AE 05: Mathematical Models

Songs on Spotify

Author

Driver: _______, Reporter: _______, Gopher: ________

Published

September 11, 2024

Important
  • Open RStudio and create a subfolder in your AE folder called “AE-05”

  • Go to the Canvas and locate your AE 05 assignment to get started.

  • Upload the ae-05.qmd and spotify-popular.csv files into the folder you just created. The .qmd and PDF responses are due in Canvas no later than Saturday, September 14 at 11:59pm.

library(tidyverse)
library(ggformula)
library(broom)
library(knitr)
library(patchwork) #arrange plots in a grid

Data

The data set for this assignment is a subset from the Spotify Songs Tidy Tuesday data set. The data were originally obtained from Spotify using the spotifyr R package.

It contains numerous characteristics for each song. You can see the full list of variables and definitions here. This analysis will focus specifically on the following variables:

variable class description
track_id character Song unique ID
track_name character Song Name
track_artist character Song Artist
track_popularity double Song Popularity (0-100) where higher is better
energy double Energy is a measure from 0.0 to 1.0 and represents a perceptual measure of intensity and activity. Typically, energetic tracks feel fast, loud, and noisy. For example, death metal has high energy, while a Bach prelude scores low on the scale. Perceptual features contributing to this attribute include dynamic range, perceived loudness, timbre, onset rate, and general entropy.
valence double A measure from 0.0 to 1.0 describing the musical positiveness conveyed by a track. Tracks with high valence sound more positive (e.g. happy, cheerful, euphoric), while tracks with low valence sound more negative (e.g. sad, depressed, angry).
spotify <- read_csv("data/spotify-popular.csv")

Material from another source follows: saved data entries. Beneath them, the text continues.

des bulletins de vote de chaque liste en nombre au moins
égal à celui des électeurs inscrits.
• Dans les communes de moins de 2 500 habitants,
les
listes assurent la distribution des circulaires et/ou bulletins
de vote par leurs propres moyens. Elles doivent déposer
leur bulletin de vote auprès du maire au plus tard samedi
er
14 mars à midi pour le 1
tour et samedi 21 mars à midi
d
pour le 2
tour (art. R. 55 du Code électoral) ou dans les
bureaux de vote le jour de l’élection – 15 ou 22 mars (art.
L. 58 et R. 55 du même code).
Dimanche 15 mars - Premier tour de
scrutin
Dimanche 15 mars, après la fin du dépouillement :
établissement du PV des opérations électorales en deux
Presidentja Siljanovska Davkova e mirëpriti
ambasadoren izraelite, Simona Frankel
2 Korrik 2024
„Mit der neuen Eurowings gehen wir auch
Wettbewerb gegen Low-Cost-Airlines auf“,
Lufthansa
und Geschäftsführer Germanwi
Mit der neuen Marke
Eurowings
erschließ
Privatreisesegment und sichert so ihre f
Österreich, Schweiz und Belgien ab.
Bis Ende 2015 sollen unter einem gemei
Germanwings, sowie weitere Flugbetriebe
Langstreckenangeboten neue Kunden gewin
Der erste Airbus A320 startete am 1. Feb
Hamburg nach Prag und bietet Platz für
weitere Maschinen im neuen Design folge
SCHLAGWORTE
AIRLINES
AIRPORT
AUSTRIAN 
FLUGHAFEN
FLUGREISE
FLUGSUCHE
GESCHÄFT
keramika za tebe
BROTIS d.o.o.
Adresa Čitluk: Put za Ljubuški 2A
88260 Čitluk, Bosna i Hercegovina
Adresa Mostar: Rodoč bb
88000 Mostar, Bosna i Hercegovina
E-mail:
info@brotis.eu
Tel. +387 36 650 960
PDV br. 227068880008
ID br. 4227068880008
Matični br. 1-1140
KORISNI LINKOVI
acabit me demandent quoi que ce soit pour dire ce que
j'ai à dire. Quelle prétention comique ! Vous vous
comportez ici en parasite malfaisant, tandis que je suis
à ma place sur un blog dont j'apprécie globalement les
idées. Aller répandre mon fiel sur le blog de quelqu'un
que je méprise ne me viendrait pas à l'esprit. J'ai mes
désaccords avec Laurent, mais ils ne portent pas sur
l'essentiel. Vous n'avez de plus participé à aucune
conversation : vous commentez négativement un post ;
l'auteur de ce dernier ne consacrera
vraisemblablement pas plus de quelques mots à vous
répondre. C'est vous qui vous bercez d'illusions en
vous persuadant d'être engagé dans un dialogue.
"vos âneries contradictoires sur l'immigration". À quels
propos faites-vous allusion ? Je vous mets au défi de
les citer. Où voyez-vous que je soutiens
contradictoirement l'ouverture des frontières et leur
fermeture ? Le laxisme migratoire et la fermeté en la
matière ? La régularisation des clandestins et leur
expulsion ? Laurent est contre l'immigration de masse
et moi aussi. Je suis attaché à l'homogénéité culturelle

Are high energy songs more positive? To answer this question, we’ll analyze data on some of the most popular songs on Spotify, i.e. those with track_popularity >= 80. We’ll use linear regression to fit a model to predict a song’s positiveness (valence) based on its energy level (energy).

Below are plots as part of the exploratory data analysis.

p1 <- gf_histogram(~valence, data = spotify) |>  
  gf_labs(title = "Distribution of Valence", 
       subtitle = " for Popular songs on Spotify", 
       x = "Valence")

p2 <- gf_histogram(~energy, data = spotify) |> 
  gf_labs(title = "Distribution of Energy", 
       subtitle = "for Popular songs on Spotify", 
       x = "Energy")
p1 + p2 # The patchwork package will arrange your plots for you

gf_point(valence ~ energy, data = spotify) |> 
  gf_labs(title = "Valence vs. Energy", 
       subtitle = "Popular songs on Spotify", 
       x = "Energy", 
       y = "Valence")

Exercise 1

Fit a model using the energy of a song to predict its valence, i.e. positiveness. Include the 90% confidence interval for the coefficients, and display the output using 3 digits.

## add code

Exercise 2

In words interpret the estimate and confidence interval for the slope in the previous exercise.

Exercise 3

Interpret the p-value from Exercise 1.

Exericse 4

Predict what the average valence for a song with an energy score 0.5 is. Report and interpret a 90% confidence interval for the average valence.

Exericse 5

Report and interpret a 90% confidence interval for a single song with energy score 0.8.

Important

To submit the AE:

  • Render the document to produce the PDF with all of your work from today’s class.
  • Upload your qmd and pdf files to the Canvas assignment.